Peter Ames Carlin wrote what was likely the second-best biography of Brian Wilson, Catch a Wave: The Rise, Fall and Redemption of the Beach Boys’ Brian Wilson. It was very good but a bit dry in places, especially when compared to The Nearest Faraway Place by Timothy White. White’s earlier biography masterfully blended the migration of the Wilson family from the Midwest to Torrance with the history of Southern California itself. (The title referenced the phrase used by Brian’s mother whenever she wanted to escape to the not-so-close and not-too-far-away community of Ventura.)
This time Carlin has come closer to fashioning a definitive, lively and warmly human account of the man they call Macca in Great Britain. More than half of this bio covers the story of the Fab Four, which seemed to have had its last good moment with John Lennon and Paul – just the two – recording The Ballad of John and Yoko. Said Paul, “It always surprised me how with just the two of us on it, it ended up sounding like the Beatles.”
This is far from a totally fawning tale of Sir Paul, and Carlin does well in picturing the band as a dysfunctional family. In Carlin’s eyes, John was the wild husband, Paul the responsible mother figure trying to keep the family on track, George the often brooding and secretly rebellious son, and Ringo the “What, me worry?” older brother. And yet… Yet they all came to realize – in one way or another – that they had destroyed the household too soon. The break-up came too early.
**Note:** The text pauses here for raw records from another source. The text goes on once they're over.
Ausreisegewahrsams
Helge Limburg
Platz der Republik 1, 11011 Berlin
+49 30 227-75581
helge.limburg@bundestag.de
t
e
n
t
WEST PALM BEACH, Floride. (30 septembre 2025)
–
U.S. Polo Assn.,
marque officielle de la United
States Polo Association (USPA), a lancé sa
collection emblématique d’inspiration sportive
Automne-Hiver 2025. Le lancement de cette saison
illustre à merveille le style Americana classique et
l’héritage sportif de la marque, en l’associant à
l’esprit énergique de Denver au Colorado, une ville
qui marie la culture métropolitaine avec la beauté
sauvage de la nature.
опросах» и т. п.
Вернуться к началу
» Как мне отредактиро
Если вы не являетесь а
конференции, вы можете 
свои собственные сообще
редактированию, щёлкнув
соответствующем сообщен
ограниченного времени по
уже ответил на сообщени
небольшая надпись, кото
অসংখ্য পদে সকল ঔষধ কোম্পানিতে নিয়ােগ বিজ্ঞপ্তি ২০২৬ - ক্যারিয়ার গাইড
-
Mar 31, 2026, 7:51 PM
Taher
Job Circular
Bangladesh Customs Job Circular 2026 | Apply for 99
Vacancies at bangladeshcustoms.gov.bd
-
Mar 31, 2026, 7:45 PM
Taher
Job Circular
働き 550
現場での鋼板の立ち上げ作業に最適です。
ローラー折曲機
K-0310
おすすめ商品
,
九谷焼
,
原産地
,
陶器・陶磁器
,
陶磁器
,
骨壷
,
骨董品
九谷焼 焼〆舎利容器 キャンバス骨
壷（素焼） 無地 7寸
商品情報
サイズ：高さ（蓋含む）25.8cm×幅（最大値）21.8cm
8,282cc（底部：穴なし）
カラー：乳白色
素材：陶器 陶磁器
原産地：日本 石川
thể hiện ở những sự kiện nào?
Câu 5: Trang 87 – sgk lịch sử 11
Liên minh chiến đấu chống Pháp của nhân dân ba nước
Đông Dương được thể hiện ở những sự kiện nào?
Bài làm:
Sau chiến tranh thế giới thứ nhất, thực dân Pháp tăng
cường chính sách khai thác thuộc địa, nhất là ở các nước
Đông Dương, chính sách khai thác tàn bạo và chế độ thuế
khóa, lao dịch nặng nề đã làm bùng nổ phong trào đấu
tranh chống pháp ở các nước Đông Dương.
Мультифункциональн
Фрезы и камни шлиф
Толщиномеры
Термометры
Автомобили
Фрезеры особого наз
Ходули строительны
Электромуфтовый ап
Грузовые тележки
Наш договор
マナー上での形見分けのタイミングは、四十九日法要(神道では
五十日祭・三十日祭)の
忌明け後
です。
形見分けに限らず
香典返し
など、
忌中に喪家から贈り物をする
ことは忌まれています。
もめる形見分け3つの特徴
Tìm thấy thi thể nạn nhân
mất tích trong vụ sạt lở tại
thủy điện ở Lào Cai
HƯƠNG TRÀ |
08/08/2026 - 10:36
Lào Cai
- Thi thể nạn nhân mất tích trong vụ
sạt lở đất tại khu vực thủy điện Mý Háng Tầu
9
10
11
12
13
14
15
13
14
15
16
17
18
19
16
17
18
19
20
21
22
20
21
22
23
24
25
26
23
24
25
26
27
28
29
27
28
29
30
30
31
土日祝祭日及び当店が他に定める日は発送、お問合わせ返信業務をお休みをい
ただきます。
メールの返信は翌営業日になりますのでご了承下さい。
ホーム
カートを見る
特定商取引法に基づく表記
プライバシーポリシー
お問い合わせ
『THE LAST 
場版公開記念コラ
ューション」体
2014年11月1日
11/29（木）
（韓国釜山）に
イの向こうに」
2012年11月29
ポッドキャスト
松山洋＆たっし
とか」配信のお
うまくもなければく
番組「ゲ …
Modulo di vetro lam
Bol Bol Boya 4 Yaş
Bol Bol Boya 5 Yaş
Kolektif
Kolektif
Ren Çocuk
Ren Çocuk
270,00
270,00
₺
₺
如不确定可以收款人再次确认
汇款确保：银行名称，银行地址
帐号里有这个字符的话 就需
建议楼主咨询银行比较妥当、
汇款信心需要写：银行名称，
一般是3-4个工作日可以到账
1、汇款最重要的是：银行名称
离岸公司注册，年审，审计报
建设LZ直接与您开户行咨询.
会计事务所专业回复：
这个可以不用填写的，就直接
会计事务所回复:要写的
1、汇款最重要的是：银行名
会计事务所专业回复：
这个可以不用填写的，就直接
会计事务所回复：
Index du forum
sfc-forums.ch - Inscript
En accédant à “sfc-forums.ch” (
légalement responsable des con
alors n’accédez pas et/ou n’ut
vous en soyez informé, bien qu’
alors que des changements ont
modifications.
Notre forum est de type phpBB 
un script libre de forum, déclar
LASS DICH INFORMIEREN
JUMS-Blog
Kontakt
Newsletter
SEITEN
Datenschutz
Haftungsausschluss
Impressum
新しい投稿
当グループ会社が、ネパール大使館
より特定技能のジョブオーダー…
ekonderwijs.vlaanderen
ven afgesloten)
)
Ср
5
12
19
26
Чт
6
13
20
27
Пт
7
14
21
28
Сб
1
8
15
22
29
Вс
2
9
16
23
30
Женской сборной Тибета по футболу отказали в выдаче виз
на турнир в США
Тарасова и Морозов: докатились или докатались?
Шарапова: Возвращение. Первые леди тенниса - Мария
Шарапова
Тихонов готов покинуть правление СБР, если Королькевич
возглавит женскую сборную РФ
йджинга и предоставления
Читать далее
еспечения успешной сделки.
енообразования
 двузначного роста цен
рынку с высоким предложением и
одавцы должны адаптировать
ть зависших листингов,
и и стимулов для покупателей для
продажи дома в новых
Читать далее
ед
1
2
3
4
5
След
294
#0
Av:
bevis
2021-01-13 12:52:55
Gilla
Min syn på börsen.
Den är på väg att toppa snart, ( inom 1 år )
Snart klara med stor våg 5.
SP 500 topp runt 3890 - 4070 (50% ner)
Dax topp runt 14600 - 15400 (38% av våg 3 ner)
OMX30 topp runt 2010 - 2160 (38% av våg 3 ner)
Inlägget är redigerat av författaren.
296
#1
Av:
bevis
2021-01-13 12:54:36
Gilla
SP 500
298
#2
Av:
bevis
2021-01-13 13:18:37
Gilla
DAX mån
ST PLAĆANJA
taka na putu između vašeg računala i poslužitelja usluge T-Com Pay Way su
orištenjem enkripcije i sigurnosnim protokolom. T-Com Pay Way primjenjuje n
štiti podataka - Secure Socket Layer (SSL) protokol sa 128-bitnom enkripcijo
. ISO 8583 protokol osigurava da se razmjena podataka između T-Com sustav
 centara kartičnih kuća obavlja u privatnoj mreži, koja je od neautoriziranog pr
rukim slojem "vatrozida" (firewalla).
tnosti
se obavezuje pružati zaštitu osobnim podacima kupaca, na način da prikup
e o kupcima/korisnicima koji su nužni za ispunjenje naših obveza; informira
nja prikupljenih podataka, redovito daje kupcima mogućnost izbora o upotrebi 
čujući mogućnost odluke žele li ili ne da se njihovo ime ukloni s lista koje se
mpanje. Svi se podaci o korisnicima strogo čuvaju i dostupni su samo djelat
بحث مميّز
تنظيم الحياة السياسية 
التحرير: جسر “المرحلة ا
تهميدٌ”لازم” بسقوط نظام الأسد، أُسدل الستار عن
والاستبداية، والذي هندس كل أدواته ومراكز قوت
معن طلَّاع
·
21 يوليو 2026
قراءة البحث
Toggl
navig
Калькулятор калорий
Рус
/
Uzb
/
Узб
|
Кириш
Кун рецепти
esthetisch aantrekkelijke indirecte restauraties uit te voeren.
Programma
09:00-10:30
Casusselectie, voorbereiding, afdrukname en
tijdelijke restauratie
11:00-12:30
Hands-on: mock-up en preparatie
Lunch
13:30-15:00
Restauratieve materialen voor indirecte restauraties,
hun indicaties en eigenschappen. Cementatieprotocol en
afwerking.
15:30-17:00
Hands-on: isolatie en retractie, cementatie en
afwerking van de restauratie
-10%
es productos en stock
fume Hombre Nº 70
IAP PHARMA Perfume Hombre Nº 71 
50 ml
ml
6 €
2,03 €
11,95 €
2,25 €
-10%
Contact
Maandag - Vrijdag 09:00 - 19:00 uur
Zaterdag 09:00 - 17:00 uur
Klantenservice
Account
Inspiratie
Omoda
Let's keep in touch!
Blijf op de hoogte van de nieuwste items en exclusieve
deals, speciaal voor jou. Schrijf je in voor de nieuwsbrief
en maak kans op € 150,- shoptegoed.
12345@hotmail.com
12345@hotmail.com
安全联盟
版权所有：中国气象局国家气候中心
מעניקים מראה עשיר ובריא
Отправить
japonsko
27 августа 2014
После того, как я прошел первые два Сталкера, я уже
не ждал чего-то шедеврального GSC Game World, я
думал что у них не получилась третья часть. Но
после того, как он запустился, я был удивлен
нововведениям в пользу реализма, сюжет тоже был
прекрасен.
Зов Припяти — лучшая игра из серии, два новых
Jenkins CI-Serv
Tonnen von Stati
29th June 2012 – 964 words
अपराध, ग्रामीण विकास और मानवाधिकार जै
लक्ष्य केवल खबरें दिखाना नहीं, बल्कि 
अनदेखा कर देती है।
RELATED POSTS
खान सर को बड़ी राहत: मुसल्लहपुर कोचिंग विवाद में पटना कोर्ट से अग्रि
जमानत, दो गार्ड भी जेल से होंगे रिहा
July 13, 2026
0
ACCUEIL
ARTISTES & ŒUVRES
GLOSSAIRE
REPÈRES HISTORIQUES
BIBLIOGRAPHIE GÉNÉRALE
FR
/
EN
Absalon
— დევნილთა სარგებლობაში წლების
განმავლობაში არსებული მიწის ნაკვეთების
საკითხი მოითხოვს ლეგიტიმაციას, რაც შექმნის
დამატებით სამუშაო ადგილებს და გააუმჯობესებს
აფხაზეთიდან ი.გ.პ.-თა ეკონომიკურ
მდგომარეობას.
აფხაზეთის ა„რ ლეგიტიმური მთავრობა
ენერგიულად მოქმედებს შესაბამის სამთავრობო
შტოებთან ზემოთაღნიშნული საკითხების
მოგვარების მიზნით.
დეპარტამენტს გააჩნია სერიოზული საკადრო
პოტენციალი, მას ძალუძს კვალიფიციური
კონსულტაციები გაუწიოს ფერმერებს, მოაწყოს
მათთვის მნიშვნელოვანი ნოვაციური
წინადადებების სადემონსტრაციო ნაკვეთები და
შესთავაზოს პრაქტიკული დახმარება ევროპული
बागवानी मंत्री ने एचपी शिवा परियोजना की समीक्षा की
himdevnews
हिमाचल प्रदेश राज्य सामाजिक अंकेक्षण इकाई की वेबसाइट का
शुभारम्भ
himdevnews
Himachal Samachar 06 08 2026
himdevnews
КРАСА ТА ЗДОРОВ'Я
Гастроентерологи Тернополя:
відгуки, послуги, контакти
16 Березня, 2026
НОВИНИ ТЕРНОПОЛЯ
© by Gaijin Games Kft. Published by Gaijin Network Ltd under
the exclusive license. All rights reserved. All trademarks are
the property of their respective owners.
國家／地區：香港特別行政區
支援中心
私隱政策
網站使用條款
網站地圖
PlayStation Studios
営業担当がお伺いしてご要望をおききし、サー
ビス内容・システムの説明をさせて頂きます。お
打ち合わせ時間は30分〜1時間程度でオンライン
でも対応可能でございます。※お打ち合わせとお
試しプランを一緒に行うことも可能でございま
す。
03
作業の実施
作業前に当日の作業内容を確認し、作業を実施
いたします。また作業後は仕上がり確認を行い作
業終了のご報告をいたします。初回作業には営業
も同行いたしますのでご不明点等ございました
Carlin illustrates several times how much Paul came to miss John once he was suddenly gone: “I really loved you and was glad you came along/and you were here today, for you were in my song.” This is the Paul who was subsequently again destroyed by George Harrison’s untimely death: “To me he’s just my little baby brother. I loved him dearly.”
The one caution with Carlin is that you should certainly feel free to disagree with his musical judgments, as when he praises the disastrous – to this listener’s ears – remixes of the Beatles songs on albums like Yellow Submarine, 1s (Ones) and Love. They’re louder and brasher, but not better nor true to the original recordings. He also fails to understand the simple genius of the album called McCartney – which contained Maybe I’m Amazed, Every Night (the alternate version of You Never Give Me Your Money) and That Would Be Something.
But in the end, we see here a musician who carried on quite, quite well even after the loss of his two quasi-brothers and two wives (one by death, one through a bitter divorce). If you love Paul McCartney, you will feel the same way about him once you’ve finished A Life. If you’ve never much liked Beatle Paul, you may grudgingly make your way through this bio and find that he’s earned a bit of your respect. “Take it away…”
Well recommended.
Joseph Arellano
A review copy was provided by the publisher.